* EXERCISE DESCRIPTION *
Every line in the records below that holds "section" must be identified and copied.

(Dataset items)
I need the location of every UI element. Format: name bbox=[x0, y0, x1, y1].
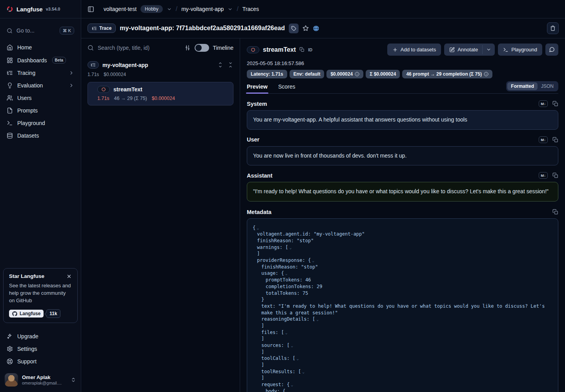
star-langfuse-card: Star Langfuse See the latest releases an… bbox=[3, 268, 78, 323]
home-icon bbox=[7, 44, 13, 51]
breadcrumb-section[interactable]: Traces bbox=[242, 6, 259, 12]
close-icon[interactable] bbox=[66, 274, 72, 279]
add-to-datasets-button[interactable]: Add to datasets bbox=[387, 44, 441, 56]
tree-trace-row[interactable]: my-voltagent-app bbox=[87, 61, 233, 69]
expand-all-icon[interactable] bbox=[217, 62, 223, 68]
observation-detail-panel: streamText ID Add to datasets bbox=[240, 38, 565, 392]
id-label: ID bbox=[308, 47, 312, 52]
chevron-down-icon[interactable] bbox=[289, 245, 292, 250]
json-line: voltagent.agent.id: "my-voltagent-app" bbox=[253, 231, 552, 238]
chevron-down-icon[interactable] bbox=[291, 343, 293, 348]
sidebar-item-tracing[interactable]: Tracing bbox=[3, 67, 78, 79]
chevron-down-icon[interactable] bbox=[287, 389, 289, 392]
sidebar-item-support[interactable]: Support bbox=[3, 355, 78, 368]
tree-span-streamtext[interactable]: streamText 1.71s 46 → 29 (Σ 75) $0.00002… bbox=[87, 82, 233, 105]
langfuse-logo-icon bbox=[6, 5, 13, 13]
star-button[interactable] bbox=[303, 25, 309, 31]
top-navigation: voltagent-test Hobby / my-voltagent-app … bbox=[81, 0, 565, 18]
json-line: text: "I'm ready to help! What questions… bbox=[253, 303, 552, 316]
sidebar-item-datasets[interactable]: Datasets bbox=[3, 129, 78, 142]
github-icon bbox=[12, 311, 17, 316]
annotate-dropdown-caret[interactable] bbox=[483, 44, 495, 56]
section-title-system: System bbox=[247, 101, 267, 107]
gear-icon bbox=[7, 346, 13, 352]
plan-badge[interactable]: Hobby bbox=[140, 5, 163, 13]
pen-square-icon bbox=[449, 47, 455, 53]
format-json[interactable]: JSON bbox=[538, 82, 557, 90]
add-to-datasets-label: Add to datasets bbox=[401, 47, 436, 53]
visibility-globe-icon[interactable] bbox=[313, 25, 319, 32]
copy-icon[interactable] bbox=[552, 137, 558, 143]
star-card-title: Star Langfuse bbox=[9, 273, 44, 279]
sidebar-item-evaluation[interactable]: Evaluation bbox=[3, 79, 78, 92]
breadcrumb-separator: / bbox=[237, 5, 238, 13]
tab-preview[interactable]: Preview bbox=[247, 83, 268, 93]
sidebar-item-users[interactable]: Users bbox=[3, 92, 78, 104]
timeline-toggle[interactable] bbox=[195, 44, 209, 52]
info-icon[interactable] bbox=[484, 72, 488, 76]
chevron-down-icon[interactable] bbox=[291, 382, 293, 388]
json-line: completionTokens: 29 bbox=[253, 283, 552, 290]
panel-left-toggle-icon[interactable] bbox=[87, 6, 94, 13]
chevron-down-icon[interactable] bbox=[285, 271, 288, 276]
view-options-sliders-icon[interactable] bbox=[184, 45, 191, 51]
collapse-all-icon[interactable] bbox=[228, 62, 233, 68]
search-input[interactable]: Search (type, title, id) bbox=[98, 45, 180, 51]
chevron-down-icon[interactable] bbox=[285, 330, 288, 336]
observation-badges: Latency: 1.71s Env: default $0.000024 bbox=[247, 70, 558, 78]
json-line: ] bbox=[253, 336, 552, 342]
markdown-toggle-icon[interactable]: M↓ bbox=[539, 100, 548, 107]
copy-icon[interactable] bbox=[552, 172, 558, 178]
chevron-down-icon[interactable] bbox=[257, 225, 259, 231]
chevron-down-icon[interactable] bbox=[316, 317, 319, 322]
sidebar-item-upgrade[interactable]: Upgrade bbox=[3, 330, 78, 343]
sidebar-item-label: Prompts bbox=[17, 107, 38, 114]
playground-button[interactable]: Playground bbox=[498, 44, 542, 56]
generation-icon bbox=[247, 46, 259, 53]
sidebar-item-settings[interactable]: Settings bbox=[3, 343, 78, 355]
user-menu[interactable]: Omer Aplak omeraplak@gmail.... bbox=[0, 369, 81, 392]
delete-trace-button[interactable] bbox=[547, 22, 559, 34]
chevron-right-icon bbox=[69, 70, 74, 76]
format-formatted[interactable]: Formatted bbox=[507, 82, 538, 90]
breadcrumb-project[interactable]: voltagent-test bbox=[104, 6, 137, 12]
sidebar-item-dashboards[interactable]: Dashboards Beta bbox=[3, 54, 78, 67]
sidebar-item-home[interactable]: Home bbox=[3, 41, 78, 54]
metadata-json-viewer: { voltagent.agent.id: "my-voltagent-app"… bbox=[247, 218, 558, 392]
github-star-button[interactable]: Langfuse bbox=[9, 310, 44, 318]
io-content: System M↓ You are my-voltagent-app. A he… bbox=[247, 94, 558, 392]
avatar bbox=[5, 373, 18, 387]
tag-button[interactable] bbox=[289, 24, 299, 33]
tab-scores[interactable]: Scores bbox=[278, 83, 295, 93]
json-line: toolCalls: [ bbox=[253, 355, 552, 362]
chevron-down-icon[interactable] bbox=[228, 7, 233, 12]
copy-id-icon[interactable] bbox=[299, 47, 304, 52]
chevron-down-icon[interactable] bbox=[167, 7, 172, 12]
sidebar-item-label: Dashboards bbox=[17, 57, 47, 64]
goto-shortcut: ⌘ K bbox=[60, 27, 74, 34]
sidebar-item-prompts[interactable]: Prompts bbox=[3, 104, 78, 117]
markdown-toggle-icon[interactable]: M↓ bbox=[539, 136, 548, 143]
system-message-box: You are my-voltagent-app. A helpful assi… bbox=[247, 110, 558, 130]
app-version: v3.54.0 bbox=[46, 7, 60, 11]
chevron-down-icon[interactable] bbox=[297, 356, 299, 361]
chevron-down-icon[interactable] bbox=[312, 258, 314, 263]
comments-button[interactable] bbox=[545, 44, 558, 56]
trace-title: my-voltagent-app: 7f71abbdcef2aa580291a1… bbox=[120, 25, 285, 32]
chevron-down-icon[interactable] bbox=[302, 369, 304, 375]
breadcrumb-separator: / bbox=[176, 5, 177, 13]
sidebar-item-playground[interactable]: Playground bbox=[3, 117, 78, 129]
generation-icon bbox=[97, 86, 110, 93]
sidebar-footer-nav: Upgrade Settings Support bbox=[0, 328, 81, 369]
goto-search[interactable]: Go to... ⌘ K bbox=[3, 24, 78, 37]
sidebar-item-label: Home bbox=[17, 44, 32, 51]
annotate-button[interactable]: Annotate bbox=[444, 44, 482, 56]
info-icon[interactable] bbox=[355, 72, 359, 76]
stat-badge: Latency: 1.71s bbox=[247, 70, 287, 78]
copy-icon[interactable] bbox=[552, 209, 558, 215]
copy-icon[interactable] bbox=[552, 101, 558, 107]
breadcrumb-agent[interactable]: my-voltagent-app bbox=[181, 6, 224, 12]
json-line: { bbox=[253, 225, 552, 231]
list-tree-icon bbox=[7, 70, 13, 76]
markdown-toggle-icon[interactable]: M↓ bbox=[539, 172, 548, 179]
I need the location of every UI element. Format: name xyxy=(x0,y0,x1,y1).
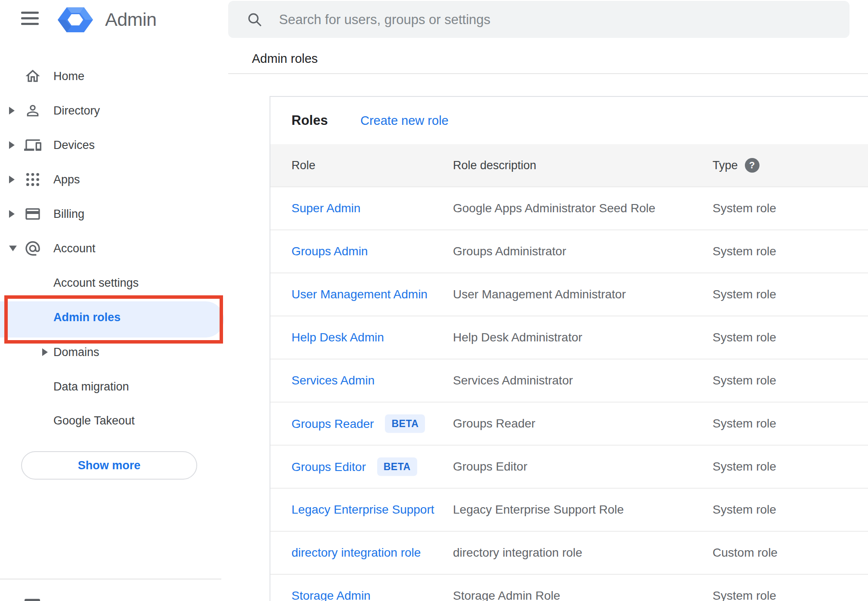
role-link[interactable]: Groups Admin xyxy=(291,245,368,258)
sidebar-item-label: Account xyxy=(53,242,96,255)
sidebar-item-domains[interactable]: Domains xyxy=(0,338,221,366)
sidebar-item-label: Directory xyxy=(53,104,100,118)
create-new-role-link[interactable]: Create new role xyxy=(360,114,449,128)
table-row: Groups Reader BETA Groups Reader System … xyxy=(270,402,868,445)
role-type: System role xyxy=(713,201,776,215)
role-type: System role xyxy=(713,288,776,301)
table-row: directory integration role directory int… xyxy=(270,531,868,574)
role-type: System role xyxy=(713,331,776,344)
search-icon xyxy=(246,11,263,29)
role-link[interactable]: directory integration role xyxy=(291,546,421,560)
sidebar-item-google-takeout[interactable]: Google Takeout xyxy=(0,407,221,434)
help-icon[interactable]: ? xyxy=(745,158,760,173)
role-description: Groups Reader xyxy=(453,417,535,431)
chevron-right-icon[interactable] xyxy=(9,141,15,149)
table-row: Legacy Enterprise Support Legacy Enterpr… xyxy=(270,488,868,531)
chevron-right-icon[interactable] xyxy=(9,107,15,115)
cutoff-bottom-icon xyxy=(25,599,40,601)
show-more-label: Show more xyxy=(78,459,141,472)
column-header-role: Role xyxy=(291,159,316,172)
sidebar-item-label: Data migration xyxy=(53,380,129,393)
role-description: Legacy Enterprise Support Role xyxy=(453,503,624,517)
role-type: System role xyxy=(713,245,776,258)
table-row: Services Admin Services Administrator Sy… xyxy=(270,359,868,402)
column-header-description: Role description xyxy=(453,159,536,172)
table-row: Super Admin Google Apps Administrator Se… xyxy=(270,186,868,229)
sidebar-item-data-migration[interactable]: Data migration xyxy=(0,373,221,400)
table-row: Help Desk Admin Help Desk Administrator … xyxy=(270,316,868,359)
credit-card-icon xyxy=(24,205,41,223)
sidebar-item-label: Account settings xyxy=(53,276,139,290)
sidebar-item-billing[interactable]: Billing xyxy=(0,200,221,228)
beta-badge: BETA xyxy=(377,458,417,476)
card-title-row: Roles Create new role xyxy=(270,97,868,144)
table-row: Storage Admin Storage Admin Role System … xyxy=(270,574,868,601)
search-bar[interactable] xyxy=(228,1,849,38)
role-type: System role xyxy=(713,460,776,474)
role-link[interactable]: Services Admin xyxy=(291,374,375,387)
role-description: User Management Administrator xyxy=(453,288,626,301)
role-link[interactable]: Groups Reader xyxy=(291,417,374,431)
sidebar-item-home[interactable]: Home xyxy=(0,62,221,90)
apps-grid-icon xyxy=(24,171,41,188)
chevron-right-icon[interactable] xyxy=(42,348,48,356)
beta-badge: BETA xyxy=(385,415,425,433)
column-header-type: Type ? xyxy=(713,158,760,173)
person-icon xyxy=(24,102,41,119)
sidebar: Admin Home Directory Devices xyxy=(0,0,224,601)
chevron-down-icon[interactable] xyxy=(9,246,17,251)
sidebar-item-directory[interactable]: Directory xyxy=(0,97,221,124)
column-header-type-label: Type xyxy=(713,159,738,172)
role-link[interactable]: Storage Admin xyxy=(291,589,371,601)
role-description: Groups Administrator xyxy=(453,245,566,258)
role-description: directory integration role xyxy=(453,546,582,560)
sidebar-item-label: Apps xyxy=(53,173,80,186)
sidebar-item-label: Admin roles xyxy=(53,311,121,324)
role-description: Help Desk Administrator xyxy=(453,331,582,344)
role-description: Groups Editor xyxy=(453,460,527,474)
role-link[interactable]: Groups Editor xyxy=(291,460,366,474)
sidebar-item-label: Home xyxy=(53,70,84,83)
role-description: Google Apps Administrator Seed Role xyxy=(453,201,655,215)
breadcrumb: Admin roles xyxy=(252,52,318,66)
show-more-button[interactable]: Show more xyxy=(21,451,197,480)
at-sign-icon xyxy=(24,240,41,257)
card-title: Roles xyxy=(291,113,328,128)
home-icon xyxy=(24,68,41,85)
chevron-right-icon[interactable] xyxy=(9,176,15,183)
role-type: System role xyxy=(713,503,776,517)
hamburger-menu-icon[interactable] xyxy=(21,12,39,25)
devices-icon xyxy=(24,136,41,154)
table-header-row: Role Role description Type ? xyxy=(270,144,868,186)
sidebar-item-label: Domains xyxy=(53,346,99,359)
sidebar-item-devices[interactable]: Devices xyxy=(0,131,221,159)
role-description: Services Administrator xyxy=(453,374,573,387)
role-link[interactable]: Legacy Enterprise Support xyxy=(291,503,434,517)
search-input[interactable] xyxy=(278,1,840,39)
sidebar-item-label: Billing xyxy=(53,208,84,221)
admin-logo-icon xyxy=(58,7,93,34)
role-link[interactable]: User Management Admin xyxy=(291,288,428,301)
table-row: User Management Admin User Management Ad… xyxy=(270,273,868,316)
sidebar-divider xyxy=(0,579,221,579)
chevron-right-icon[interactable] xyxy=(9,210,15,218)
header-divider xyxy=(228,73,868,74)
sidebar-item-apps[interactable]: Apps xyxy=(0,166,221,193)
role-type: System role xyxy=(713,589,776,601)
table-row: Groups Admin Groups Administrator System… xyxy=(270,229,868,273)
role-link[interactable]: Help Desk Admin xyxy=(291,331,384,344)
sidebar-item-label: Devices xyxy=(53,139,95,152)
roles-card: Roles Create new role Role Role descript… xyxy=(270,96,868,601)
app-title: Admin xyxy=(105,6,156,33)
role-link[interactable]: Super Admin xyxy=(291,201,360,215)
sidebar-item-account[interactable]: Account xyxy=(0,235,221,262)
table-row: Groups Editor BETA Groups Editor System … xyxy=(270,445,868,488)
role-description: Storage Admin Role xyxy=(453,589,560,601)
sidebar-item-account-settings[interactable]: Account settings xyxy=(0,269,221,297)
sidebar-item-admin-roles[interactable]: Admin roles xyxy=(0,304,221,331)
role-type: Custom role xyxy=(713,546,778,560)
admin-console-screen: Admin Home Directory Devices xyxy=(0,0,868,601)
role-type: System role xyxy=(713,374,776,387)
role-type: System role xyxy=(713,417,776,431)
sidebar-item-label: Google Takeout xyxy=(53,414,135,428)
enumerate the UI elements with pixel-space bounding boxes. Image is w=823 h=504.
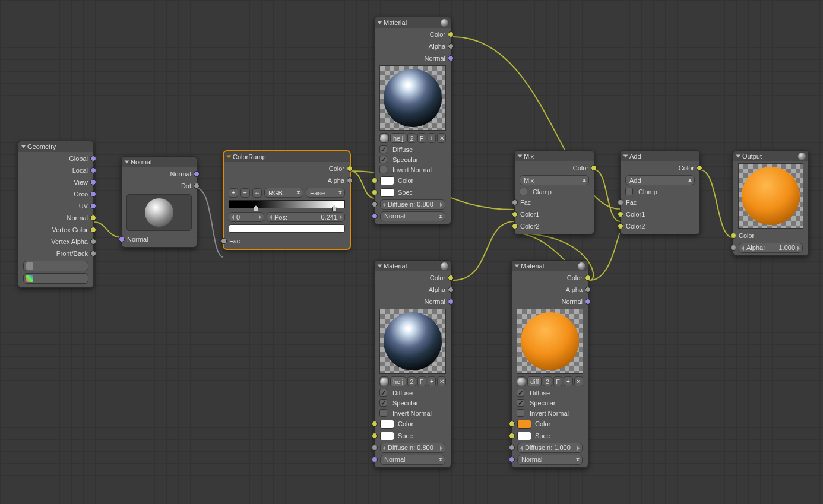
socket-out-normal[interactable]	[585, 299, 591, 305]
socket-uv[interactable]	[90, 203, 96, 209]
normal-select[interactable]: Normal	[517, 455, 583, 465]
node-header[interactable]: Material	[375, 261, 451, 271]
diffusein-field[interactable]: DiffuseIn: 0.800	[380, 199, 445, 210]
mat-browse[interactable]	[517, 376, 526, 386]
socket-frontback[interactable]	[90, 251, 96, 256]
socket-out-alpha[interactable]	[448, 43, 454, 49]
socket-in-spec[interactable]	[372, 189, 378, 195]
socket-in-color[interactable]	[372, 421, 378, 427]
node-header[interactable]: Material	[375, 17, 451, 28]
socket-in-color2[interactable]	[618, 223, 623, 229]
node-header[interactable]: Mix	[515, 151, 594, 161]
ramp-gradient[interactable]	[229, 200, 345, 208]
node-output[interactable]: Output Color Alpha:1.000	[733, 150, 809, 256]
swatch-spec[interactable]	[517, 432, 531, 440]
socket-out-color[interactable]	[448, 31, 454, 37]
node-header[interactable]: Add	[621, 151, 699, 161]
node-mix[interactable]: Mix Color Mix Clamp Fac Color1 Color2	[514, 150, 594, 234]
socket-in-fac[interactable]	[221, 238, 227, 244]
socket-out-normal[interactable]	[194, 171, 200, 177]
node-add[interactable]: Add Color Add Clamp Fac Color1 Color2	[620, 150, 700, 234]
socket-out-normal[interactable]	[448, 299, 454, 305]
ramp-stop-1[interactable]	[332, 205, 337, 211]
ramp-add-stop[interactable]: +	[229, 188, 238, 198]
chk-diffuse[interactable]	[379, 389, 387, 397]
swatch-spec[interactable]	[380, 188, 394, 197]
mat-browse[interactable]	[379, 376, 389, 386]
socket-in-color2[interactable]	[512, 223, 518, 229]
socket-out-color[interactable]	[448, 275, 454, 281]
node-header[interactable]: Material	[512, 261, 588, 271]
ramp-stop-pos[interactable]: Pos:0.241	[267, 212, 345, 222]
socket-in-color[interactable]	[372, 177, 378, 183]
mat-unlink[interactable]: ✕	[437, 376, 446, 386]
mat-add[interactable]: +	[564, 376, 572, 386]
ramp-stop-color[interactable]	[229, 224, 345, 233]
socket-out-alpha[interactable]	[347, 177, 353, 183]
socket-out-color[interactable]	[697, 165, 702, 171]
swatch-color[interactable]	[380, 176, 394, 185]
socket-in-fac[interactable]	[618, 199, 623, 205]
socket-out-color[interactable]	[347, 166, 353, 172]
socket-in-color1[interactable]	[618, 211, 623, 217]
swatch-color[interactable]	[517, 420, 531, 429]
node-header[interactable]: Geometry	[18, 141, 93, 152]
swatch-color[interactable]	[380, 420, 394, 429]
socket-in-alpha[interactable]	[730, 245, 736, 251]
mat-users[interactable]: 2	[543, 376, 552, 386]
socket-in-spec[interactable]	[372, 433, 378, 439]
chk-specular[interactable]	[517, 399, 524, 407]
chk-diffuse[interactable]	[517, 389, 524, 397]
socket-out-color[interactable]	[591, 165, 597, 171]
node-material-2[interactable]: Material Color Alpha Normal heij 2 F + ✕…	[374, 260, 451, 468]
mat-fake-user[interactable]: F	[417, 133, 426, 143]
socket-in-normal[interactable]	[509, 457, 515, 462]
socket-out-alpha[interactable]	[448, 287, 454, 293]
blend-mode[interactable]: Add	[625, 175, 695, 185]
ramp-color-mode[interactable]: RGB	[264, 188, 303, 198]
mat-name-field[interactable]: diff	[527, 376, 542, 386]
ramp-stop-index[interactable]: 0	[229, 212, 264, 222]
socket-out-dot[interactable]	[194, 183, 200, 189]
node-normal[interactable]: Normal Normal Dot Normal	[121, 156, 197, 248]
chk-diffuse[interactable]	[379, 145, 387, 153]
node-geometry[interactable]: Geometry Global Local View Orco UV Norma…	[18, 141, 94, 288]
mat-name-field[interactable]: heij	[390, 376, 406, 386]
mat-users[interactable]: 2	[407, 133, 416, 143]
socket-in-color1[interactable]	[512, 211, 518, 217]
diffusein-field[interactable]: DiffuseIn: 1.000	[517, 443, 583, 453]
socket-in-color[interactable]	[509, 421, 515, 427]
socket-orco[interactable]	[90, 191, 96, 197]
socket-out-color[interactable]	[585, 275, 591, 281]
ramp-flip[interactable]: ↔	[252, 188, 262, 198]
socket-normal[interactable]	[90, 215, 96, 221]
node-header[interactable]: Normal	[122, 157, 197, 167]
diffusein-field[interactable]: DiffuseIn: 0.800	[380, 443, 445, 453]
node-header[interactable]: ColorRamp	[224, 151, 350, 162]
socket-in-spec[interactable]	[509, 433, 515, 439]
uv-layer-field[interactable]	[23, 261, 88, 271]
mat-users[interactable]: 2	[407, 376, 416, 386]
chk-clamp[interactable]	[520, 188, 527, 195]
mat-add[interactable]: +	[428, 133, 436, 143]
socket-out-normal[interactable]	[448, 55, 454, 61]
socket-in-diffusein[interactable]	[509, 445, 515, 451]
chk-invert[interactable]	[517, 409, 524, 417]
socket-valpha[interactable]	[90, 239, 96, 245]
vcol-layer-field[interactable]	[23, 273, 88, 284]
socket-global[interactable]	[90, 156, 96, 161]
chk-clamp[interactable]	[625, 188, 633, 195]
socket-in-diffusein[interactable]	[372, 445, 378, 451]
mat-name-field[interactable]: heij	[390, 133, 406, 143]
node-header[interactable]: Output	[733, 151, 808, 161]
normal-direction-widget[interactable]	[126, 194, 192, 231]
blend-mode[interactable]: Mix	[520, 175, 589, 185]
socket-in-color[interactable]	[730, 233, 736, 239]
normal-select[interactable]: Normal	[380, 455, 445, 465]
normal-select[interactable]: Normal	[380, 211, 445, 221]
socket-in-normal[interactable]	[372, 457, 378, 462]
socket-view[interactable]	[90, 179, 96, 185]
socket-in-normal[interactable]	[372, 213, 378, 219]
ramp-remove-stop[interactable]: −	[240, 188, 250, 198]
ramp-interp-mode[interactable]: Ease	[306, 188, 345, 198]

* RESPONSE AREA *
breadcrumb-section[interactable]: Traces bbox=[242, 6, 259, 12]
section-title-system: System bbox=[247, 101, 267, 107]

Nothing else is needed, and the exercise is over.